» Dataset entries
+++++
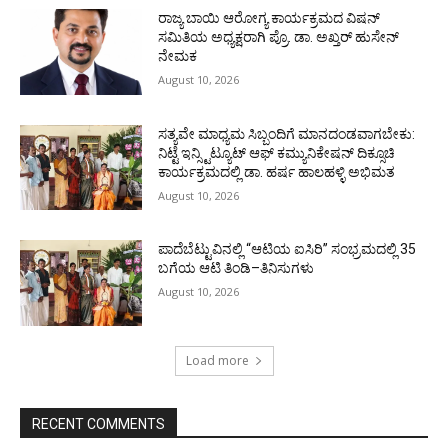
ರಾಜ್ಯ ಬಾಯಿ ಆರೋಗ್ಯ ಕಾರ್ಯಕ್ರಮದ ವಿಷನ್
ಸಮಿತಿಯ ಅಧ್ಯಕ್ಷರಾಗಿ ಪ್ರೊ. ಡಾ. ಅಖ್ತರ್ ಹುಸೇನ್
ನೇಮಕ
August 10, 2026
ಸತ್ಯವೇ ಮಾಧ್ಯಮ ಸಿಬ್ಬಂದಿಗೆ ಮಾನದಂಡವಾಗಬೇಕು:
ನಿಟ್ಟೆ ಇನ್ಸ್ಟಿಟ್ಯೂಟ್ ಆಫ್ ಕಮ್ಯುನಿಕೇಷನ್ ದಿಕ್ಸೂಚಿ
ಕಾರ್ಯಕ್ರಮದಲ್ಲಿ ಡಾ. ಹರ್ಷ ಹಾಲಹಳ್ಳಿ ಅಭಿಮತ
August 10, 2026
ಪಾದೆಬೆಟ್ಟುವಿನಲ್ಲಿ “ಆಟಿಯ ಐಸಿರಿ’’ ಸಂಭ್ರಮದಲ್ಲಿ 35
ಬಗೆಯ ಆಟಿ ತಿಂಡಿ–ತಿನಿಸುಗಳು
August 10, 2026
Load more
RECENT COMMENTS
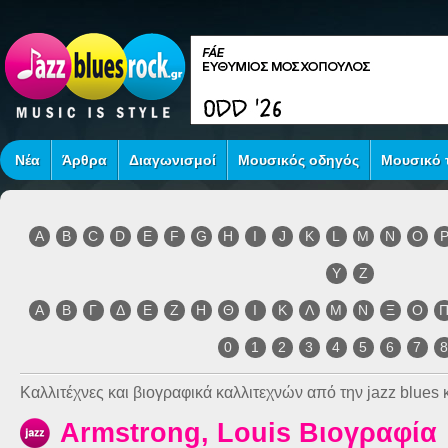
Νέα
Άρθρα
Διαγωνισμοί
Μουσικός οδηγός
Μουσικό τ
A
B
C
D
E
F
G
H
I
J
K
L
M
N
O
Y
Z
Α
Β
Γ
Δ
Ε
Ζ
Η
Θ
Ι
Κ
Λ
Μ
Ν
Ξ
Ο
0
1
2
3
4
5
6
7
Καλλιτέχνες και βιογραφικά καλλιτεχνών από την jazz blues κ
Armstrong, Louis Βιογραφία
+++++
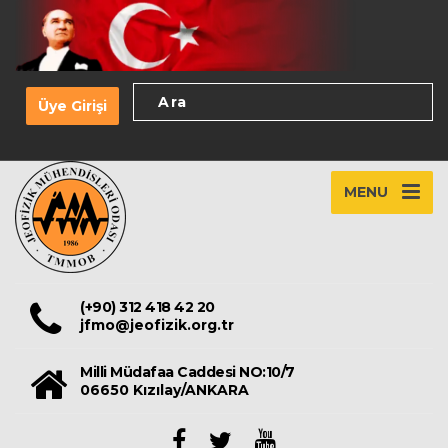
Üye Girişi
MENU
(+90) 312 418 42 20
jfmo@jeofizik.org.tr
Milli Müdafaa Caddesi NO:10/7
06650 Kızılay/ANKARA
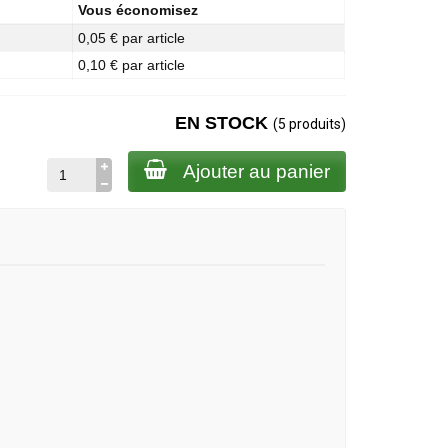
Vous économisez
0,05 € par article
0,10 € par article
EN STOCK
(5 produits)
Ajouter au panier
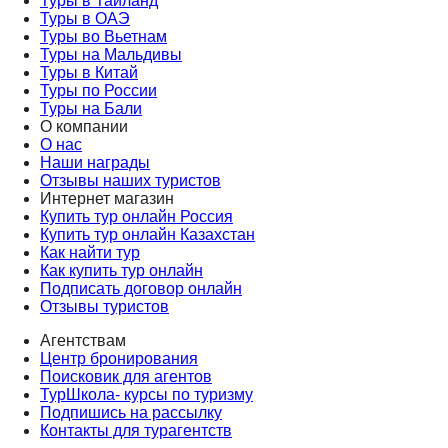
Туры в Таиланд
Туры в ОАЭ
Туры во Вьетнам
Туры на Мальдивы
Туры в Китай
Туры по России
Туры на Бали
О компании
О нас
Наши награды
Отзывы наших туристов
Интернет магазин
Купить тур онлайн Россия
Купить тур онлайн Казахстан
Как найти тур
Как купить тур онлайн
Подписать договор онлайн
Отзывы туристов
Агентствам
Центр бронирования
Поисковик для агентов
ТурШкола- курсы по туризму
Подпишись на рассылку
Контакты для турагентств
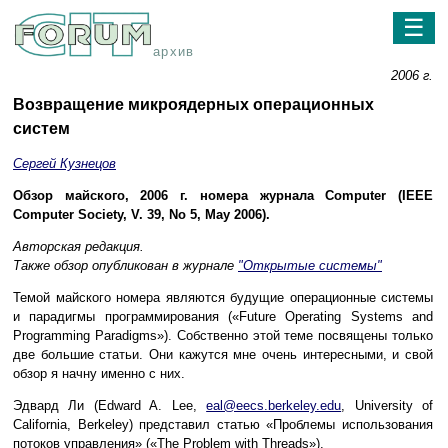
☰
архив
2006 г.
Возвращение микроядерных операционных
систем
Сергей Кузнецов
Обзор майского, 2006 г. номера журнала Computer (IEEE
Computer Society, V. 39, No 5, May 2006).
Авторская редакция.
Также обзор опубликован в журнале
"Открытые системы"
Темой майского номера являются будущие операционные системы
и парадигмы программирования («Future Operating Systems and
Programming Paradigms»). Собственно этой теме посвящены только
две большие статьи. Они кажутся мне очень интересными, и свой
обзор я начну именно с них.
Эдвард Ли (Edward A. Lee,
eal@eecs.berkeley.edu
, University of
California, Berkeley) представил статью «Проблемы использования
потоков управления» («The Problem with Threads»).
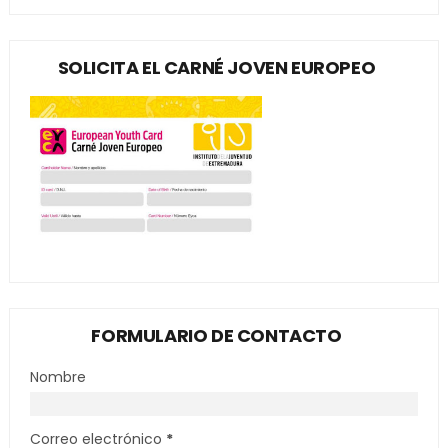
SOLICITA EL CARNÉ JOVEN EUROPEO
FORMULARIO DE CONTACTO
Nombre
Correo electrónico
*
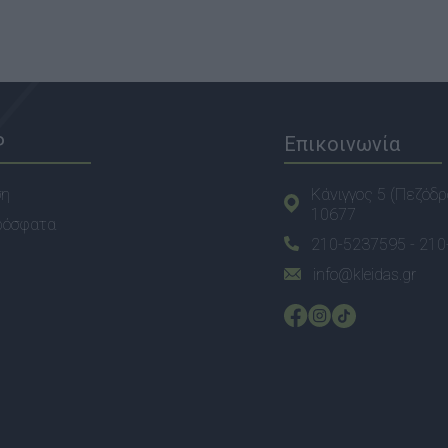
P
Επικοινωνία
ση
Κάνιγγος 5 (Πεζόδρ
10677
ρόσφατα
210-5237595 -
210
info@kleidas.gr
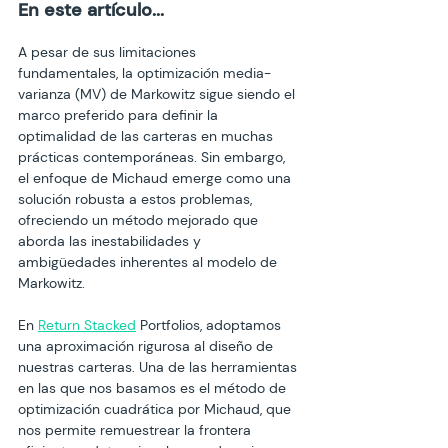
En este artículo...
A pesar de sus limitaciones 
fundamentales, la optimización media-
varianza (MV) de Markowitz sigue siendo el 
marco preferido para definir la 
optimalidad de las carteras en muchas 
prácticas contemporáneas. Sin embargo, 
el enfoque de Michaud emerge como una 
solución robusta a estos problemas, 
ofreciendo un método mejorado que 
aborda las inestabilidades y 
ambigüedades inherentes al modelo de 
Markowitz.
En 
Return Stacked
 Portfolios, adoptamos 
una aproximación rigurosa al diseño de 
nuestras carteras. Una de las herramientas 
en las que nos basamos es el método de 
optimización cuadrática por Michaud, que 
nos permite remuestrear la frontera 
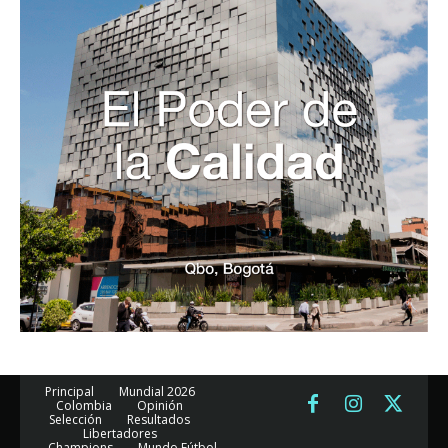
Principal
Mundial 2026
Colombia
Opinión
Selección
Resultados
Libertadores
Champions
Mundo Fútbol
+++++
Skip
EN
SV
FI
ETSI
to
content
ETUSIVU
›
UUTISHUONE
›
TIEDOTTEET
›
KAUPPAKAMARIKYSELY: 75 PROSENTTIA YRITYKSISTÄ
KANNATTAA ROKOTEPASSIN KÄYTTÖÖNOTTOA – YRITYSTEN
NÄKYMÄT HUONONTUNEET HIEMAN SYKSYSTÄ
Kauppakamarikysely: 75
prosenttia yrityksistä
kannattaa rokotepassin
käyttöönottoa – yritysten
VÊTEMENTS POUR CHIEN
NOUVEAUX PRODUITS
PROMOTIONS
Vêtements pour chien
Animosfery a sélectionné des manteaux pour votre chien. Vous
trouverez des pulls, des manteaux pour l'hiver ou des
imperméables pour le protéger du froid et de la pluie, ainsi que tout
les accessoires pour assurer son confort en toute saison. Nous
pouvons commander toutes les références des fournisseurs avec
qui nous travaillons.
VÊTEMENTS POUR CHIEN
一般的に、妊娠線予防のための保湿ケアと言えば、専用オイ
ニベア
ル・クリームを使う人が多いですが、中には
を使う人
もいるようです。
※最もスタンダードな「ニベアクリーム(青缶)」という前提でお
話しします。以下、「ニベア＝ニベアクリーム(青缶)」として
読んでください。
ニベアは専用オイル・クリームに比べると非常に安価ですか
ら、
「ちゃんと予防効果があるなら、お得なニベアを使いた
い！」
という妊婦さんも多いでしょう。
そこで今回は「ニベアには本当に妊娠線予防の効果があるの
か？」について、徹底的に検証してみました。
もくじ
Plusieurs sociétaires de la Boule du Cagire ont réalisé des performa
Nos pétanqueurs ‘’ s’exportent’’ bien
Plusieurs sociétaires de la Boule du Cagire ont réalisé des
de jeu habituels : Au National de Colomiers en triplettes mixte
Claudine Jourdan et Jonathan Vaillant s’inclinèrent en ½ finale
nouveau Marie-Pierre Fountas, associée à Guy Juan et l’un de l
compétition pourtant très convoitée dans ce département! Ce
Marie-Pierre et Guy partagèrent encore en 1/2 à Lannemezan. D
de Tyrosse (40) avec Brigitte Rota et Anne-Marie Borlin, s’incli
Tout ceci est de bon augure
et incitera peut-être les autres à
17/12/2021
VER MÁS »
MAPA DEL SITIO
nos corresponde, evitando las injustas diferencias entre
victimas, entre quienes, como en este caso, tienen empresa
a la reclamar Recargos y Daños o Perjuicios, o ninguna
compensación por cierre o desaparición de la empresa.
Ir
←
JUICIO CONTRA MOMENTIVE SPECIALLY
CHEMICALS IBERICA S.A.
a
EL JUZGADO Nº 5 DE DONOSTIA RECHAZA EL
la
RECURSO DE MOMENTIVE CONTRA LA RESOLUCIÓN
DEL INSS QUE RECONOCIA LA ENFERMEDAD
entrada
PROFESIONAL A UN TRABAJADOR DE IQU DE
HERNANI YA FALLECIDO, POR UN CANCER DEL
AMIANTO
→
+++++
» Instructions to follow
Return every line from the entries above that contains the word "CONTRA".

» Result for this task
JUICIO CONTRA MOMENTIVE SPECIALLY
RECURSO DE MOMENTIVE CONTRA LA RESOLUCIÓN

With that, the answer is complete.